BOOK REVIEW - 'How Open Source Ate Software: Understand The Open Source Movement and So Much More’ by Gordon Haff
M. Çınar Büyükakça
M. Çınar Büyükakça Code2 / Great Thinker

'How Open Source Ate Software: Understand The Open Source Movement and So Much More’ by Gordon Haff

There was a time when open-source software was known by just a small group of coders. It has moved on from days when it was the free software advocated by a few tech geeks to an era where it now undergirds mission-critical public and private platforms. This month's book, How Open Source Ate Software: Understand The Open Source Movement and So Much More, by Gordon Haff, sheds light on how this transformation took place and what kind of ramifications it had on the software industry at large.

Been there, done that

The author of the book, Gordon Haff, is a tech guru and Red Hat evangelist with decades of experience in product development. Open source has been at the center of his professional life as he worked, wrote, and talked on this topic for years. How Open Source Ate Software, a definite reference to Marc Andreessen's oft-cited words, is a book on open-source software and the new software industry.
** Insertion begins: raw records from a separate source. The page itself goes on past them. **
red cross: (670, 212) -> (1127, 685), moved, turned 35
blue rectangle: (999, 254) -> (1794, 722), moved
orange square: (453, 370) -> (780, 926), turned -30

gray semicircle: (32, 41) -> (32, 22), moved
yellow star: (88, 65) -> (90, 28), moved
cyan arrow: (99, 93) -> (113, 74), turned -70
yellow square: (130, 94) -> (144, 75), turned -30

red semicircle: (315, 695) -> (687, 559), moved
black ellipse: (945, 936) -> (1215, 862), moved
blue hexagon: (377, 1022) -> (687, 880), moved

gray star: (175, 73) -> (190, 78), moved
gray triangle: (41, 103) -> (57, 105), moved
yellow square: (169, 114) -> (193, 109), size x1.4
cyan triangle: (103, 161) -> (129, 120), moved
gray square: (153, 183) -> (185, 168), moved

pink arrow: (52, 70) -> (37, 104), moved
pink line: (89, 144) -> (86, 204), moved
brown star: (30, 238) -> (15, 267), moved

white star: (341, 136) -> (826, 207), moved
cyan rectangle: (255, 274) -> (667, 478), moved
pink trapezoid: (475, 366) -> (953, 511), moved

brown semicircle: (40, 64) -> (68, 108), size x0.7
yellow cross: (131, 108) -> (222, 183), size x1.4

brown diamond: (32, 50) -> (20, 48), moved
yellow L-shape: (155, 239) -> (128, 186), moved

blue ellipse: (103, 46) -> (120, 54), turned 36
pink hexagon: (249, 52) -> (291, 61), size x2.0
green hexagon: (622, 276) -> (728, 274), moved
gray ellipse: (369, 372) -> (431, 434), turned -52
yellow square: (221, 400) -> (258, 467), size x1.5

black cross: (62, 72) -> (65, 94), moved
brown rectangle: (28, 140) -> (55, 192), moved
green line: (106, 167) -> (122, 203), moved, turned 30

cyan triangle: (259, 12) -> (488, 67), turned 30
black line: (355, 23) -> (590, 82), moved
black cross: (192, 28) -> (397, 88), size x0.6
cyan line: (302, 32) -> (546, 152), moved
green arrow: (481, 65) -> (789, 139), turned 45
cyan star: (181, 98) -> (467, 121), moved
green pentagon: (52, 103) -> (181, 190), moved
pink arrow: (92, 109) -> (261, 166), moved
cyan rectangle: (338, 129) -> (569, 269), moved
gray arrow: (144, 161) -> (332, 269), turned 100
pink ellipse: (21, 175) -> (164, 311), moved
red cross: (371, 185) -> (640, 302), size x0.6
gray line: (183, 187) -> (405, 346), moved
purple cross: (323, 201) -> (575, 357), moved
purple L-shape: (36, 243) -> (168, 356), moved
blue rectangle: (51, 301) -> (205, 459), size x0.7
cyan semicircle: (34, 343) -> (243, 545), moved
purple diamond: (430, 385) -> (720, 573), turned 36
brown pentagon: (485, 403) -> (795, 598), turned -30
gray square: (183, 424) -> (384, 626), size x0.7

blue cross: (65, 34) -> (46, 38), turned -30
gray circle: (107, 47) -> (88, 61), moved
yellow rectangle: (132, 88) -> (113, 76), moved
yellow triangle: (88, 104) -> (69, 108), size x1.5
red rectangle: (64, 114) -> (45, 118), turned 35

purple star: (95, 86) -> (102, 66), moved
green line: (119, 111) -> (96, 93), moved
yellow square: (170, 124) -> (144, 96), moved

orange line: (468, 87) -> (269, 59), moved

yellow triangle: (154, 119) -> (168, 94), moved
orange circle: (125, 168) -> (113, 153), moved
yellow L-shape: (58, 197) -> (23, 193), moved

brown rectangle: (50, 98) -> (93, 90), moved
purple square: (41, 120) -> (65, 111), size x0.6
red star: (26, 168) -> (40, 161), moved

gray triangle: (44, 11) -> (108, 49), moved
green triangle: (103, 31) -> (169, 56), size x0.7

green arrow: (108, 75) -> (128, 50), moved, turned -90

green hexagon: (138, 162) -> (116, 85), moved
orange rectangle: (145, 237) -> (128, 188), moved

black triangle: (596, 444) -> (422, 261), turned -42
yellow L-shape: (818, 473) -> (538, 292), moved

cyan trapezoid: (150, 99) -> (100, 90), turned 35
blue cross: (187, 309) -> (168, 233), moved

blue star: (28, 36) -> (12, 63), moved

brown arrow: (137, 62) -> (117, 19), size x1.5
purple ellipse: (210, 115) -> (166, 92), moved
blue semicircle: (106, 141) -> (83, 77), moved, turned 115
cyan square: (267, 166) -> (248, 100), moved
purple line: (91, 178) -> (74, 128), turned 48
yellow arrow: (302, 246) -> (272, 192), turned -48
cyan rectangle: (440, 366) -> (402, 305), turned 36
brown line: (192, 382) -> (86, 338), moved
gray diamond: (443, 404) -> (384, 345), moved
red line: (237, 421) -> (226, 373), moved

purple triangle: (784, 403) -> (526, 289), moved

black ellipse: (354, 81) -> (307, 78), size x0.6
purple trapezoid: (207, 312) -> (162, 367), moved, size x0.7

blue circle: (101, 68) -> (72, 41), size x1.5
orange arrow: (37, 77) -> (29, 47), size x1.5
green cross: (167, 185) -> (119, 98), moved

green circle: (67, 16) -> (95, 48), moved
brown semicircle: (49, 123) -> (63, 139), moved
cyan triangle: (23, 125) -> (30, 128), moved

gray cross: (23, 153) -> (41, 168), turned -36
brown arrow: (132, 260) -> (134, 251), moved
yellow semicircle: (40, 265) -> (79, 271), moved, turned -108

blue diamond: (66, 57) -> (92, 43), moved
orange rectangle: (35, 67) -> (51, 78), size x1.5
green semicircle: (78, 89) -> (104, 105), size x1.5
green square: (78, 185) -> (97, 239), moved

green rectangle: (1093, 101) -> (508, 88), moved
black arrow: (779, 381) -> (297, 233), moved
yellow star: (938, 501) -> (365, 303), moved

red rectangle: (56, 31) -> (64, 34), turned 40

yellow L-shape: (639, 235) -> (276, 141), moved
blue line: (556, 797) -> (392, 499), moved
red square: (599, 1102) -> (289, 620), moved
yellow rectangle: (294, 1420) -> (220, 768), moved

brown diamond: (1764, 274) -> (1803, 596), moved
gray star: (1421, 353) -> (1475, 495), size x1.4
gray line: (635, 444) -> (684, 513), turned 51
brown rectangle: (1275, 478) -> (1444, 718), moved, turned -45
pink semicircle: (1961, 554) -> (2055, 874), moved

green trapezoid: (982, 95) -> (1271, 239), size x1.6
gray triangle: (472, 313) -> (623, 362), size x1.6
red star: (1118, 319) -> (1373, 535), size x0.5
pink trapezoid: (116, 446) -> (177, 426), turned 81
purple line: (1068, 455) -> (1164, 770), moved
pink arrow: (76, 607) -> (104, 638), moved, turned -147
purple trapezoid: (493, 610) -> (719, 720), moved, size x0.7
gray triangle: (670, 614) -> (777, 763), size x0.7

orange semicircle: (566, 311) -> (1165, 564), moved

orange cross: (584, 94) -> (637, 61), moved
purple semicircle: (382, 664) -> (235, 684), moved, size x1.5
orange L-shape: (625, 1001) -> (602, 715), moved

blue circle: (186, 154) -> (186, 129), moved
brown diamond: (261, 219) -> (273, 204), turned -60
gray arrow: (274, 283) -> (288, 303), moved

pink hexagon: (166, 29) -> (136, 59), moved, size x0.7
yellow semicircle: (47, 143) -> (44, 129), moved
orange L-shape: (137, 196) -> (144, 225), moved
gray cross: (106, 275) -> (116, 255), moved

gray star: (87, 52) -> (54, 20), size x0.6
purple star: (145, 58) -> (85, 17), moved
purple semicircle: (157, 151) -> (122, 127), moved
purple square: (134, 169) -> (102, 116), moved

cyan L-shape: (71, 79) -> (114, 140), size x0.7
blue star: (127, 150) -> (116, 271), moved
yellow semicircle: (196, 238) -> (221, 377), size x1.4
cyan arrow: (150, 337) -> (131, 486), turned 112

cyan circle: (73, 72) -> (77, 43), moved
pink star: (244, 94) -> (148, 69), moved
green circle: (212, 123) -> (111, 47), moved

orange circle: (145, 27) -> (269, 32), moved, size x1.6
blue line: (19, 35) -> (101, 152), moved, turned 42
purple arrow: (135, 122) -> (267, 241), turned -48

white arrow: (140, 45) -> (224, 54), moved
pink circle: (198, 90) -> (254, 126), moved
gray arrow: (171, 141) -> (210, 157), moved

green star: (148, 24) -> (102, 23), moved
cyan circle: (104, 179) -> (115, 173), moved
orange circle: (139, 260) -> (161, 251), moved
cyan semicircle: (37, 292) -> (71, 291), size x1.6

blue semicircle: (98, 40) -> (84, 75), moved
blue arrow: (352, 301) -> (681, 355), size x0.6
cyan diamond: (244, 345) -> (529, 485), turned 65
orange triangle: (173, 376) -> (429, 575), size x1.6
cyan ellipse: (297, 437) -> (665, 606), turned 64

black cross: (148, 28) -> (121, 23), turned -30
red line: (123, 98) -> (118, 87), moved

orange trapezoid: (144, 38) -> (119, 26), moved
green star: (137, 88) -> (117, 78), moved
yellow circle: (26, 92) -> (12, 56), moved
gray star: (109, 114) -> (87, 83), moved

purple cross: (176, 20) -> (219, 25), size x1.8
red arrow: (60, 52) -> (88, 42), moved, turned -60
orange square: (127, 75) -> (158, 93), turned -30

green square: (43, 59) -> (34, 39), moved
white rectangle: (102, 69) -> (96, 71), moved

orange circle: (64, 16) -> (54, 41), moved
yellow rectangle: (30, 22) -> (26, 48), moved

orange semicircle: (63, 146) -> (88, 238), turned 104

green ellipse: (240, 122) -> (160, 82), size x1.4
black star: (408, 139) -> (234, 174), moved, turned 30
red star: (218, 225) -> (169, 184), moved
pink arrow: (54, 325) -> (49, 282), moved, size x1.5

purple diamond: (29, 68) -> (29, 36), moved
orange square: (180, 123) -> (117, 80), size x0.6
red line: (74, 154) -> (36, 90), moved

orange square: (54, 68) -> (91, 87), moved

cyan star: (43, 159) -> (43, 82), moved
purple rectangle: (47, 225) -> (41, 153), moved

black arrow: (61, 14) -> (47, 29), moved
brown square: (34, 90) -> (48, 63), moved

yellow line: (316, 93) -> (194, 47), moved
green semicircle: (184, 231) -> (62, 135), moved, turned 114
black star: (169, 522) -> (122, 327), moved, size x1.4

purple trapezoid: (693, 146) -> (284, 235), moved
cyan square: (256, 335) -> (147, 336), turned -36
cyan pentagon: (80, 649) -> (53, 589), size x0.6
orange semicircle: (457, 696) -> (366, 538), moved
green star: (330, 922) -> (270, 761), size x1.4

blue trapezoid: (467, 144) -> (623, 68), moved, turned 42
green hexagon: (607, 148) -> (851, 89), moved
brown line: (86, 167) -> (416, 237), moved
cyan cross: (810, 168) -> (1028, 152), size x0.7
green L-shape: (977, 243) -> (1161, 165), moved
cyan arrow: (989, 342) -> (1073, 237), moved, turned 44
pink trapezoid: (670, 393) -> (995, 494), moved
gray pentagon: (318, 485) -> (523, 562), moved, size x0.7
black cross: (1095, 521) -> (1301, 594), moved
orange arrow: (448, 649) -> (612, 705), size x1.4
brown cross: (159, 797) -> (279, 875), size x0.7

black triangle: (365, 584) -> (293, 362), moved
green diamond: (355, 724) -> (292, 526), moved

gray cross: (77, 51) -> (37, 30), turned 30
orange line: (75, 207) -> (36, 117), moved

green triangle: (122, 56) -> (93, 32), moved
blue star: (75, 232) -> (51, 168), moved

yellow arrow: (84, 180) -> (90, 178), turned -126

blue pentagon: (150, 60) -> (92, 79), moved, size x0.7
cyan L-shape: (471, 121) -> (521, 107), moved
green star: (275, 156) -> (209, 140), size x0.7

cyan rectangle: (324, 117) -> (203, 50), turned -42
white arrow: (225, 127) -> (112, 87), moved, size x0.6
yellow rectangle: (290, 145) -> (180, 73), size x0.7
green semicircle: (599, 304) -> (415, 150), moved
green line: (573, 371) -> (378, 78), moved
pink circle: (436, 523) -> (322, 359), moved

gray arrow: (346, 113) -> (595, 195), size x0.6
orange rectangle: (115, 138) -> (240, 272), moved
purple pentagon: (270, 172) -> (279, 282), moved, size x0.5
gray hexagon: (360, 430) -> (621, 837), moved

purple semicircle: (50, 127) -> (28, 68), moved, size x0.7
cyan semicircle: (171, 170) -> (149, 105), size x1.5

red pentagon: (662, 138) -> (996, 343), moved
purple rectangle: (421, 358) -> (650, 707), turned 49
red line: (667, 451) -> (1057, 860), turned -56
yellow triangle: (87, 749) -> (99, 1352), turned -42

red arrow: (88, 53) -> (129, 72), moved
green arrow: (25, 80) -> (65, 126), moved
As he talks about open source, Haff is actually analyzing the transformation the software industry underwent from software as an add-on used to sell more hardware to closed-source, proprietary software to software as a commodity.

A new way of developing software

In his book, Haff regards open source as "a broader movement for organization, collaboration, innovation, and development," as opposed to the narrower sense associated with people's right to access free software. Open source turned out to be a disruptor that changed the way software was developed. From Haff's account, one gets the impression that the emergence of open source, and Linux in particular, was an inevitable outcome. The rise of the Internet had changed everything and Microsoft, the king of the software market at the time, was slow to react to this change. If it weren't for Linus Torvalds, some other coder would take advantage of this window of opportunity. This position is supported by a quote from Bryan Cantrill, an engineer and co-founder of Oxide Computer, who says:

"I think if it's not Linux, it would have been one of the BSD variants that would have been the de facto Unix on x86. It is the rise of the Internet, and it is the rise of SMP [symmetrical multiprocessing] to a lesser degree, and then the rise of commodity microprocessors as the highest performing microprocessors to which Linux grabbed a ride, drafted on those economic mega-trends, but did not really contribute to them."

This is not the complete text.